As Kurt Opsahl of the Electronic Frontier Foundation described on Wednesday, the U.S. government’s “Stellar Wind” electronic surveillance program was exposed by government officials and private individuals troubled by what they saw as overreaching. But leaks revealing official misbehavior are nothing new; they also played a part in the politics leading up to the American Revolution.
The legal challenge to writs of assistance came in the midst of a feud between two Customs officials in Boston, Collector Benjamin Barons and Surveyor Charles Paxton. Both men slipped documents embarrassing to the other side into sympathetic newspapers.
The Customs service undertook a secret investigation into the situation. Within a couple of years the record of those hearings—including the names of accused smugglers and informants—made its way back from London. The busiest informant, Ebenezer Richardson, thus became even more of an outcast in Massachusetts than before.

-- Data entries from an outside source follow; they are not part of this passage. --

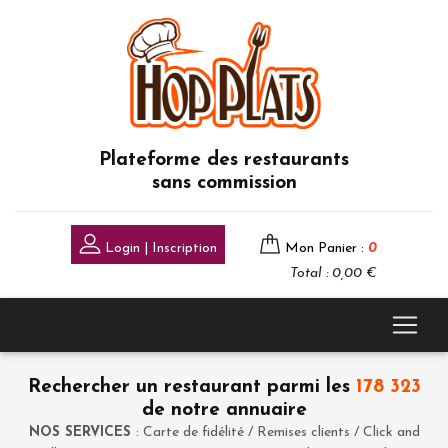
Plateforme des restaurants
sans commission
Login | Inscription
Mon Panier :
0
Total : 0,00 €
Rechercher un restaurant parmi les
178 323
de notre annuaire
NOS SERVICES
: Carte de fidélité / Remises clients / Click and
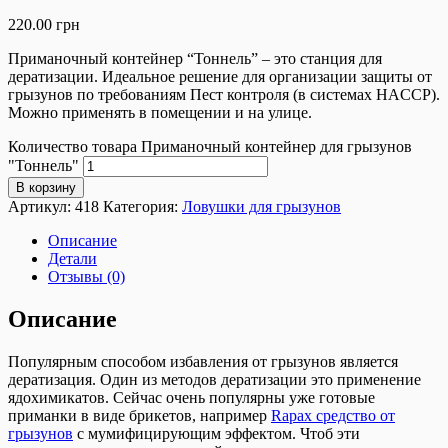
220.00
грн
Приманочный контейнер “Тоннель” – это станция для
дератизации. Идеальное решение для организации защиты от
грызунов по требованиям Пест контроля (в системах HACCP).
Можно применять в помещении и на улице.
Количество товара Приманочный контейнер для грызунов
"Тоннель"
В корзину
Артикул:
418
Категория:
Ловушки для грызунов
Описание
Детали
Отзывы (0)
Описание
Популярным способом избавления от грызунов является
дератизация. Один из методов дератизации это применение
ядохимикатов. Сейчас очень популярны уже готовые
приманки в виде брикетов, например
Rapax средство от
грызунов
с мумифицирующим эффектом. Чтоб эти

Leaks continued to plague the royal governors for the next fifteen years. Someone in London supplied the province with copies of letters that Gov. Francis Bernard wrote in the mid-1760s criticizing how the province operated. Their publication in Boston made him so unpopular that he left in 1769.
A couple of years later, a leaker—most likely Sir John Temple, a former Commissioner of Customs—gave copies of similar letters from Gov. Thomas Hutchinson, Lt. Gov. Andrew Oliver, Gen. Thomas Gage, and other royal appointees to Benjamin Franklin, then acting as the Massachusetts General Court’s lobbyist in London.
Franklin sent those letters to Thomas Cushing with a warning not to let them become public. But a copy leaked, and Samuel Adams and John Hancock maneuvered them into print. They appeared to confirm Whig complaints that Hutchinson was seeking to cut back the province’s self-government. The fallout from that incident destroyed Franklin’s career in England.
Whigs weren’t the only people to leak material that embarrassed their rivals. Paxton and his colleagues at the Customs office ran that play as well. In the early 1760s, they had news of smuggled French molasses found in merchants’ ships printed alongside those same merchants’ solemn agreement a few years before not to trade with the French.
During the non-importation campaign of 1769-70, many Boston merchants signed an agreement not to buy goods from Britain as long as the Townshend duties were in place. Someone in the Customs office gave John Mein, printer of the Boston Chronicle, long lists of what cargo had been registered as arriving in Boston. These manifests revealed how many rich merchants—including some leaders of the boycott—were still receiving such goods.